De Tablas del Plan Divino

Revelado a los bahá’ís de los estados nororientales

La siguiente súplica debe ser leída diariamente por los instructores y los amigos.

¡Oh Tú bondadoso Señor! Alabado seas por cuanto nos has mostrado el camino de guía, has abierto las puertas del reino y Te has manifestado mediante el Sol de la Realidad. Has dado vista a los ciegos; has concedido oído a los sordos; has resucitado a los muertos; has enriquecido a los pobres; has mostrado el camino a quienes se han extraviado; has conducido a la fuente de guía a quienes tienen sus labios resecos; has permitido que el pez sediento alcance el océano de la realidad y has invitado a los pájaros errantes al rosedal de la gracia.

¡Oh Tú, el Todopoderoso! Somos Tus siervos y Tus pobres. Estamos alejados y anhelamos Tu presencia; estamos sedientos del agua de Tu fuente; estamos enfermos y ansiamos Tu curación. Caminamos por Tu sendero y no tenemos más objetivo ni deseo que la difusión de Tu fragancia para que todas las almas puedan elevar el grito: “¡Oh Dios, guíanos al camino recto!” Que sus ojos se abran para contemplar la luz y sean liberados de la oscuridad de la ignorancia. Que se reúnan alrededor de la lámpara de Tu guía. Que todo el que esté desprovisto reciba su parte. Que los desposeídos se conviertan en los confidentes de Tus misterios.
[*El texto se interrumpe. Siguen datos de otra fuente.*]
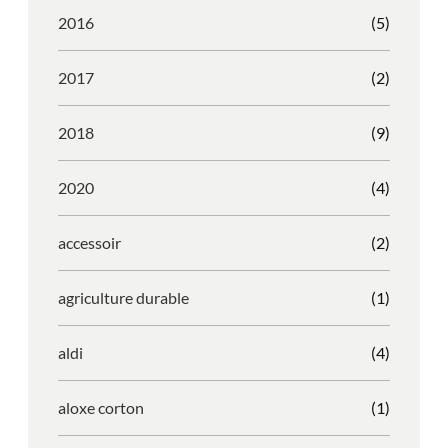
2016
(5)
2017
(2)
2018
(9)
2020
(4)
accessoir
(2)
agriculture durable
(1)
aldi
(4)
aloxe corton
(1)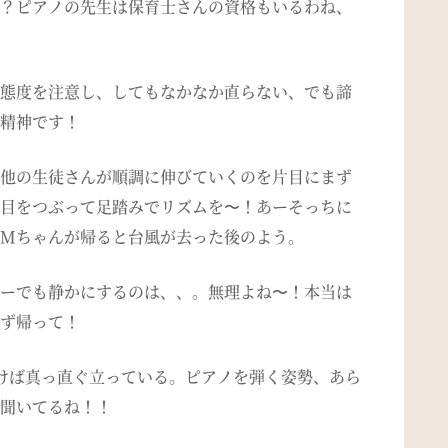
？ピアノの先生は保育士さんの資格もいるわね、
態度を注意し、してもなかなか直らない、でも諦
精神です！
他の生徒さんが順調に伸びていくのを片目にまず
目をつぶって足踏みでリズムを〜！あーそっちに
M
ちゃんが帰ると台風が去った後のよう。
ーでも静かにするのは、、。無理よね〜！本当は
ず帰って！
けば真っ直ぐ立っている。ピアノを弾く姿勢、あら
聞いてるね！！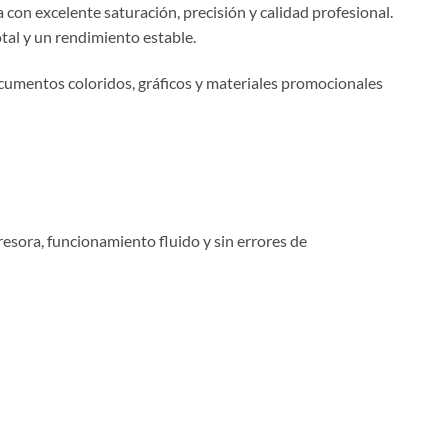
n excelente saturación, precisión y calidad profesional.
tal y un rendimiento estable.
cumentos coloridos, gráficos y materiales promocionales
sora, funcionamiento fluido y sin errores de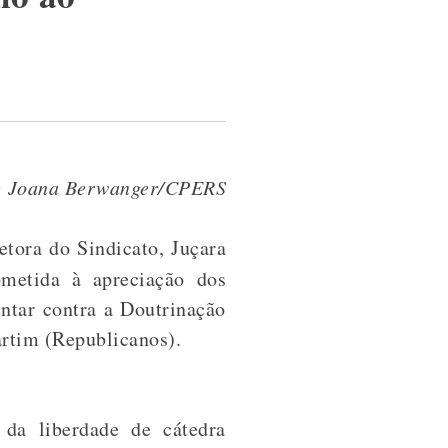
: Joana Berwanger/CPERS
etora do Sindicato, Juçara
metida à apreciação dos
ntar contra a Doutrinação
rtim (Republicanos).
da liberdade de cátedra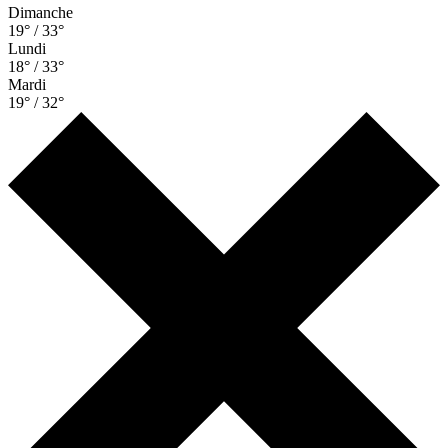
Dimanche
19° / 33°
Lundi
18° / 33°
Mardi
19° / 32°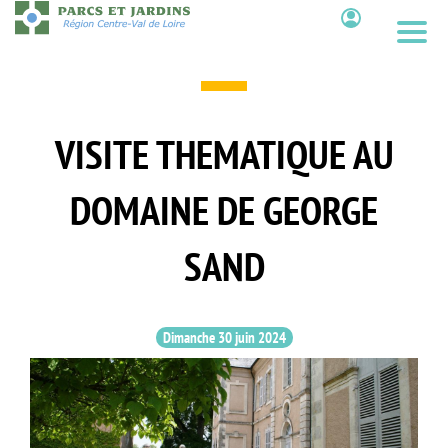
Aller
au
Contenu
contenu
principal
VISITE THEMATIQUE AU
DOMAINE DE GEORGE
SAND
Dimanche 30 juin 2024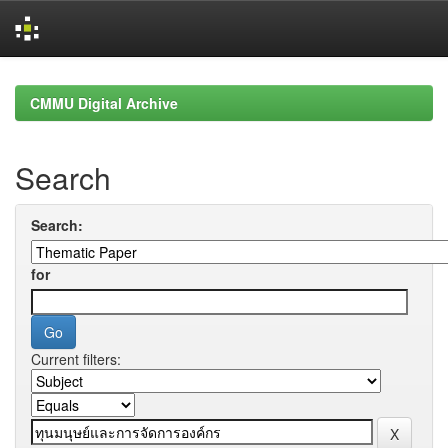
Skip
navigation
CMMU Digital Archive
Search
Search:
for
Current filters: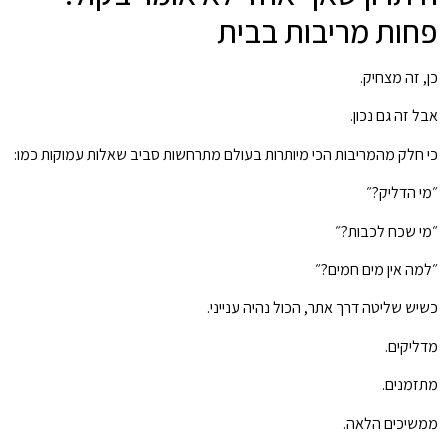
פחות מריבות בבית
כן, זה מצחיק.
אבל זה גם נכון.
כי חלק מהמריבות הכי מיותרות בעולם מתרחשות סביב שאלות עמוקות כמו:
״מי הדליק?״
״מי שכח לכבות?״
״למה אין מים חמים?״
כשיש שליטה דרך אתר, הכול נהיה ענייני.
מדליקים.
מתזמנים.
ממשיכים הלאה.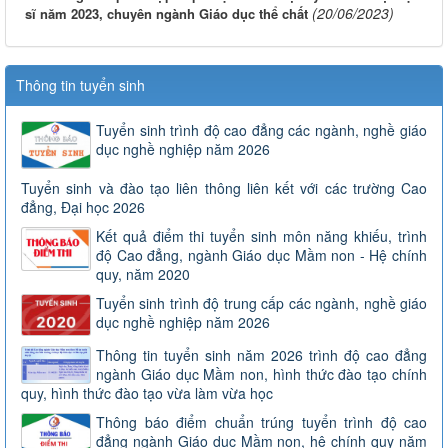
(20/06/2023)
sĩ năm 2023, chuyên ngành Giáo dục thể chất
Thông tin tuyển sinh
Tuyển sinh trình độ cao đẳng các ngành, nghề giáo
dục nghề nghiệp năm 2026
Tuyển sinh và đào tạo liên thông liên kết với các trường Cao
đẳng, Đại học 2026
Kết quả điểm thi tuyển sinh môn năng khiếu, trình
độ Cao đẳng, ngành Giáo dục Mầm non - Hệ chính
quy, năm 2020
Tuyển sinh trình độ trung cấp các ngành, nghề giáo
dục nghề nghiệp năm 2026
Thông tin tuyển sinh năm 2026 trình độ cao đẳng
ngành Giáo dục Mầm non, hình thức đào tạo chính
quy, hình thức đào tạo vừa làm vừa học
Thông báo điểm chuẩn trúng tuyển trình độ cao
đẳng ngành Giáo dục Mầm non, hệ chính quy năm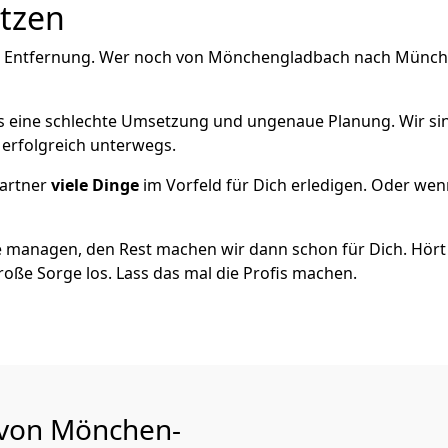
utzen
e Entfernung. Wer noch von Mönchen­gladbach nach München
als eine schlechte Umsetzung und ungenaue Planung. Wir sind
erfolgreich unterwegs.
artner
viele Dinge
im Vorfeld für Dich erledigen. Oder we
 managen, den Rest machen wir dann schon für Dich. Hört s
roße Sorge los. Lass das mal die Profis machen.
u von Mönchen­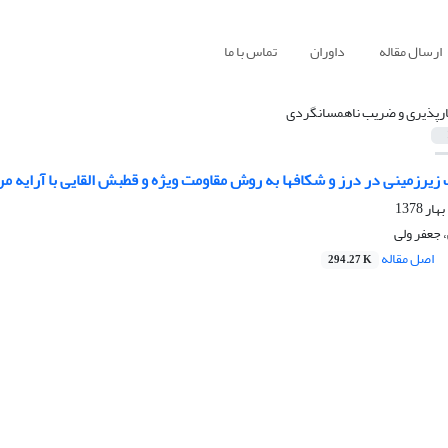
ارسال مقاله
داوران
تماس با ما
ارپذیری و ضریب ناهمسانگردی
زیرزمینی در درز و شکافها به روش مقاومت ویژه و قطبش القایی با آرایه مر
 جعفر ولی
اصل مقاله
294.27 K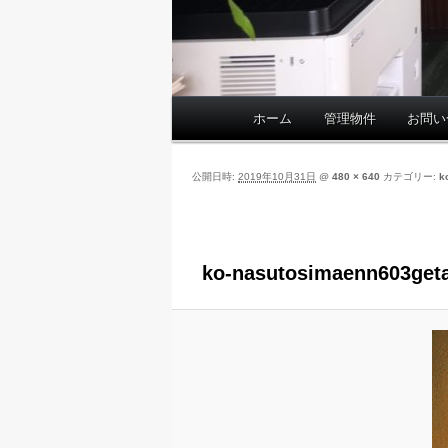
ホーム
管理物件
お問い
メ
イ
ン
公開日時:
2019年10月31日
@
480 × 640
カテゴリー:
k
メ
ニ
ュ
ー
ko-nasutosimaenn603get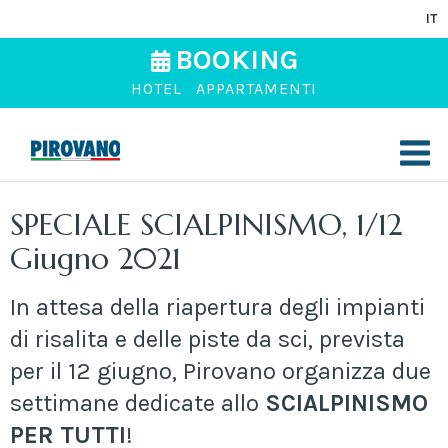
IT
BOOKING
HOTEL
APPARTAMENTI
SPECIALE SCIALPINISMO, 1/12
Giugno 2021
In attesa della riapertura degli impianti
di risalita e delle piste da sci, prevista
per il 12 giugno, Pirovano organizza due
settimane dedicate allo
SCIALPINISMO
PER TUTTI
!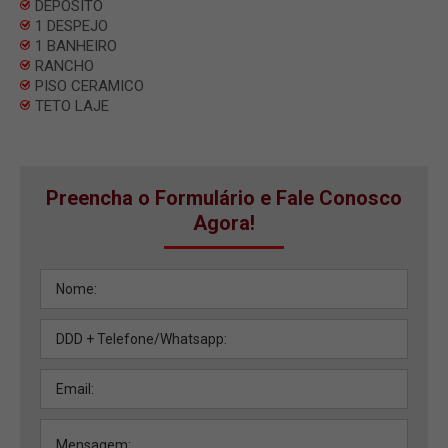
DEPOSITO
1 DESPEJO
1 BANHEIRO
RANCHO
PISO CERAMICO
TETO LAJE
Preencha o Formulário e Fale Conosco
Agora!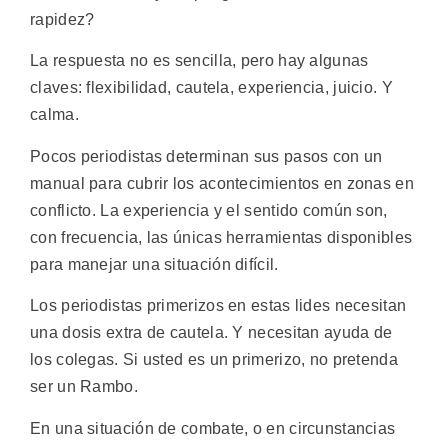
rapidez?
La respuesta no es sencilla, pero hay algunas
claves: flexibilidad, cautela, experiencia, juicio. Y
calma.
Pocos periodistas determinan sus pasos con un
manual para cubrir los acontecimientos en zonas en
conflicto. La experiencia y el sentido común son,
con frecuencia, las únicas herramientas disponibles
para manejar una situación difícil.
Los periodistas primerizos en estas lides necesitan
una dosis extra de cautela. Y necesitan ayuda de
los colegas. Si usted es un primerizo, no pretenda
ser un Rambo.
En una situación de combate, o en circunstancias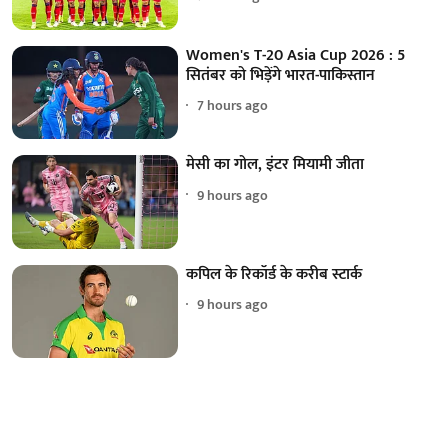
Women's T-20 Asia Cup 2026 : 5
सितंबर को भिड़ेंगे भारत-पाकिस्तान
7 hours ago
मेसी का गोल, इंटर मियामी जीता
9 hours ago
कपिल के रिकॉर्ड के करीब स्टार्क
9 hours ago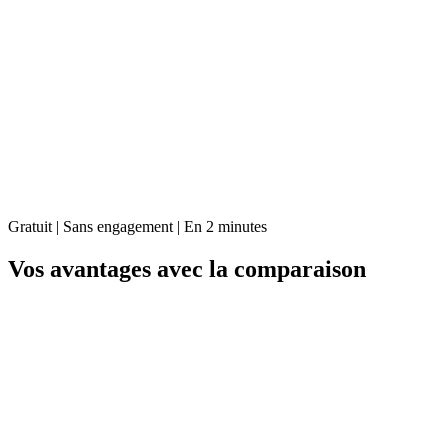
Gratuit | Sans engagement | En 2 minutes
Vos avantages avec la comparaison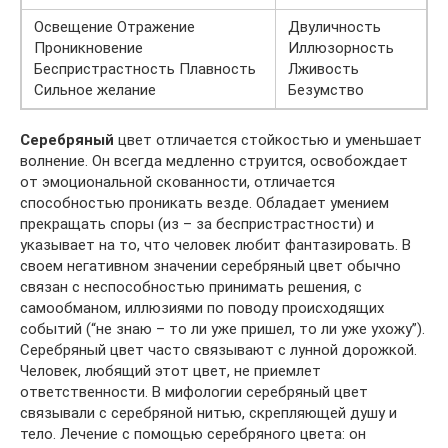
Освещение Отражение
Двуличность
Проникновение
Иллюзорность
Беспристрастность Плавность
Лживость
Сильное желание
Безумство
Серебряный
цвет отличается стойкостью и уменьшает
волнение. Он всегда медленно струится, освобождает
от эмоциональной скованности, отличается
способностью проникать везде. Обладает умением
прекращать споры (из – за беспристрастности) и
указывает на то, что человек любит фантазировать. В
своем негативном значении серебряный цвет обычно
связан с неспособностью принимать решения, с
самообманом, иллюзиями по поводу происходящих
событий (“не знаю – то ли уже пришел, то ли уже ухожу”).
Серебряный цвет часто связывают с лунной дорожкой.
Человек, любящий этот цвет, не приемлет
ответственности. В мифологии серебряный цвет
связывали с серебряной нитью, скрепляющей душу и
тело. Лечение с помощью серебряного цвета: он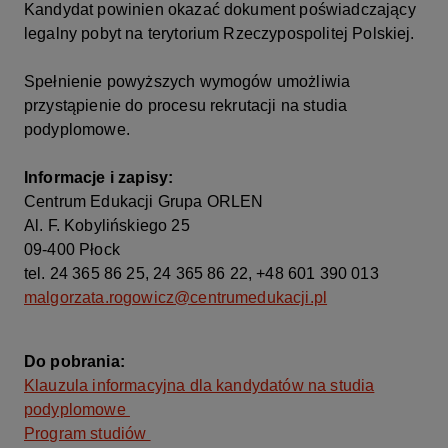
Kandydat powinien okazać dokument poświadczający
legalny pobyt na terytorium Rzeczypospolitej Polskiej.
Spełnienie powyższych wymogów umożliwia
przystąpienie do procesu rekrutacji na studia
podyplomowe.
Informacje i zapisy:
Centrum Edukacji Grupa ORLEN
Al. F. Kobylińskiego 25
09-400 Płock
tel. 24 365 86 25, 24 365 86 22, +48 601 390 013
malgorzata.rogowicz@centrumedukacji.pl
Do pobrania:
Klauzula informacyjna dla kandydatów na studia
podyplomowe
Program studiów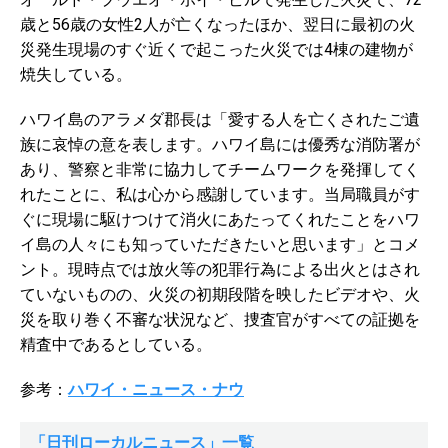
歳と56歳の女性2人が亡くなったほか、翌日に最初の火
災発生現場のすぐ近くで起こった火災では4棟の建物が
焼失している。
ハワイ島のアラメダ郡長は「愛する人を亡くされたご遺
族に哀悼の意を表します。ハワイ島には優秀な消防署が
あり、警察と非常に協力してチームワークを発揮してく
れたことに、私は心から感謝しています。当局職員がす
ぐに現場に駆けつけて消火にあたってくれたことをハワ
イ島の人々にも知っていただきたいと思います」とコメ
ント。現時点では放火等の犯罪行為による出火とはされ
ていないものの、火災の初期段階を映したビデオや、火
災を取り巻く不審な状況など、捜査官がすべての証拠を
精査中であるとしている。
参考：
ハワイ・ニュース・ナウ
「日刊ローカルニュース」一覧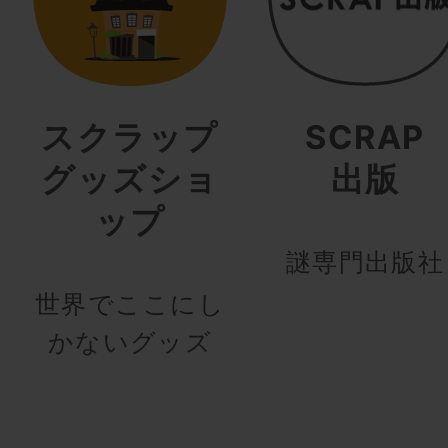
スクラップ
SCRAP
グッズショ
出版
ップ
謎専門出版社
世界でここにし
かないグッズ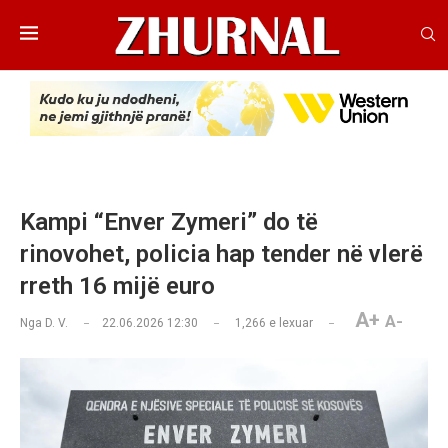
Kampi “Enver Zymeri” do të
rinovohet, policia hap tender në vlerë
rreth 16 mijë euro
A+
A-
Nga
D. V.
22.06.2026 12:30
1,266
e lexuar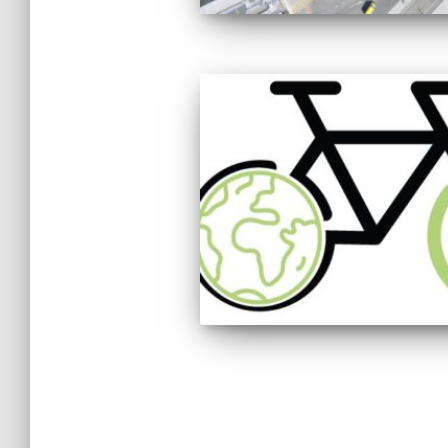
Pagination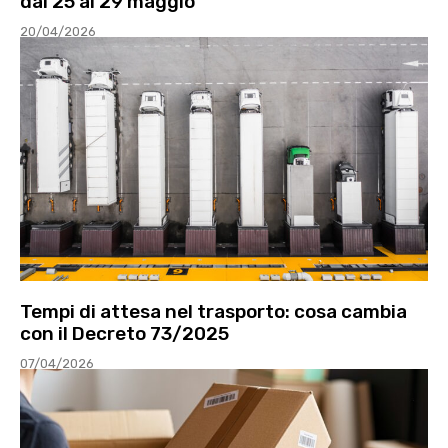
dal 25 al 29 maggio
20/04/2026
Tempi di attesa nel trasporto: cosa cambia
con il Decreto 73/2025
07/04/2026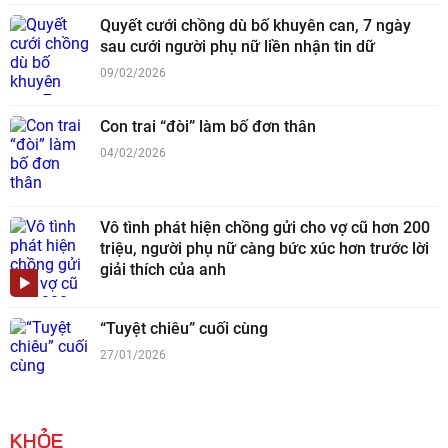
Quyết cưới chồng dù bố khuyên can, 7 ngày
sau cưới người phụ nữ liền nhận tin dữ
09/02/2026
Con trai “đòi” làm bố đơn thân
04/02/2026
Vô tình phát hiện chồng gửi cho vợ cũ hơn 200
triệu, người phụ nữ càng bức xúc hơn trước lời
giải thích của anh
“Tuyệt chiêu” cuối cùng
27/01/2026
KHỎE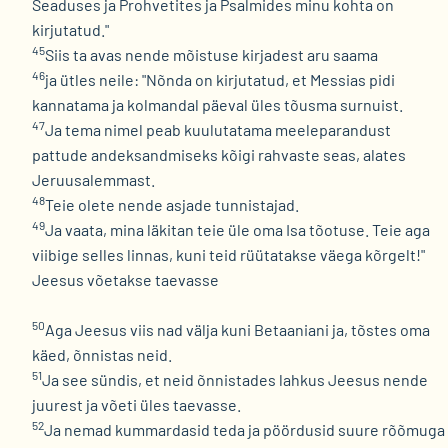
Seaduses ja Prohvetites ja Psalmides minu kohta on
kirjutatud."
45
Siis ta avas nende mõistuse kirjadest aru saama
46
ja ütles neile: "Nõnda on kirjutatud, et Messias pidi
kannatama ja kolmandal päeval üles tõusma surnuist.
47
Ja tema nimel peab kuulutatama meeleparandust
pattude andeksandmiseks kõigi rahvaste seas, alates
Jeruusalemmast.
48
Teie olete nende asjade tunnistajad.
49
Ja vaata, mina läkitan teie üle oma Isa tõotuse. Teie aga
viibige selles linnas, kuni teid rüütatakse väega kõrgelt!"
Jeesus võetakse taevasse
50
Aga Jeesus viis nad välja kuni Betaaniani ja, tõstes oma
käed, õnnistas neid.
51
Ja see sündis, et neid õnnistades lahkus Jeesus nende
juurest ja võeti üles taevasse.
52
Ja nemad kummardasid teda ja pöördusid suure rõõmuga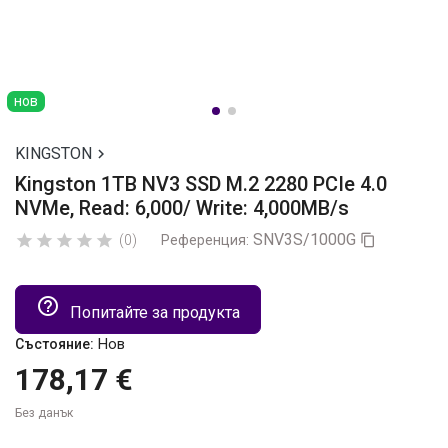
нов
KINGSTON

Kingston 1TB NV3 SSD M.2 2280 PCIe 4.0
NVMe, Read: 6,000/ Write: 4,000MB/s
SNV3S/1000G





(0)
Референция:

help_outline
Попитайте за продукта
Нов
Състояние:
178,17 €
Без данък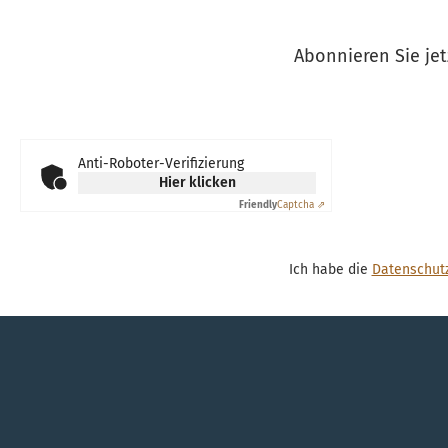
Abonnieren Sie jet
Anti-Roboter-Verifizierung
Hier klicken
Friendly
Captcha ⇗
Ich habe die
Datenschut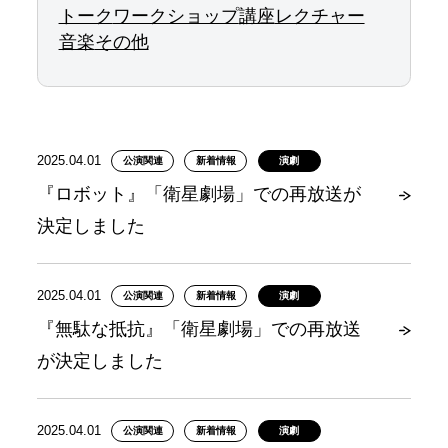
トーク
ワークショップ
講座
レクチャー
音楽
その他
2025.04.01
公演関連
新着情報
演劇
『ロボット』「衛星劇場」での再放送が
決定しました
2025.04.01
公演関連
新着情報
演劇
『無駄な抵抗』「衛星劇場」での再放送
が決定しました
2025.04.01
公演関連
新着情報
演劇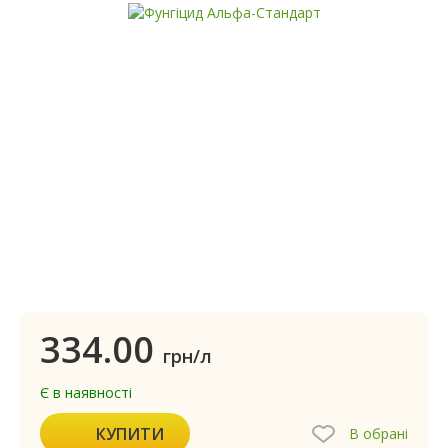
334.00
грн/л
Є в наявності
КУПИТИ
В обрані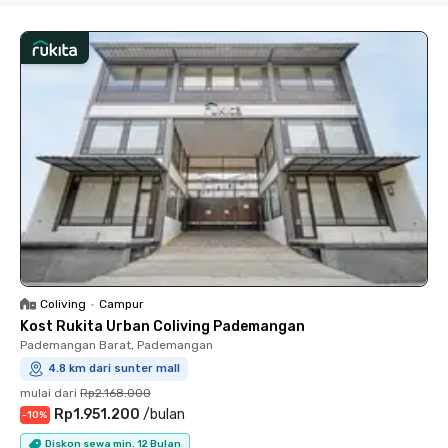
Coliving
•
Campur
Kost Rukita Urban Coliving Pademangan
Pademangan Barat, Pademangan
4.8 km dari sunter mall
mulai dari
Rp2.168.000
Rp1.951.200
/
bulan
-
10
%
Diskon sewa min. 12 Bulan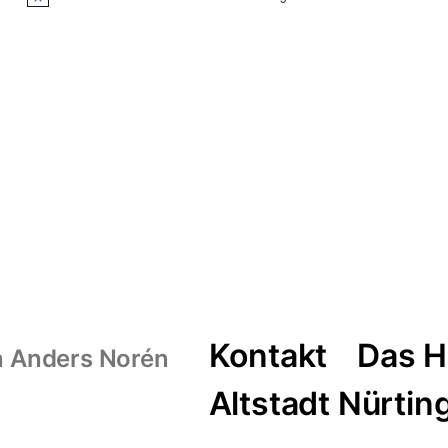
Kontakt
Das H
n
Anders Norén
Altstadt Nürtin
¡Oh Todopoderoso! Míranos con el ojo de la misericordia. Otórganos la confirmación divina. Concédenos el hálito del Espíritu Santo, para que seamos ayudados en Tu servicio y, como estrellas resplandecientes, podamos brillar en estas regiones con la luz de Tu guía.

En verdad, Tú eres el Potente, el Poderoso, el Sabio y el que ve.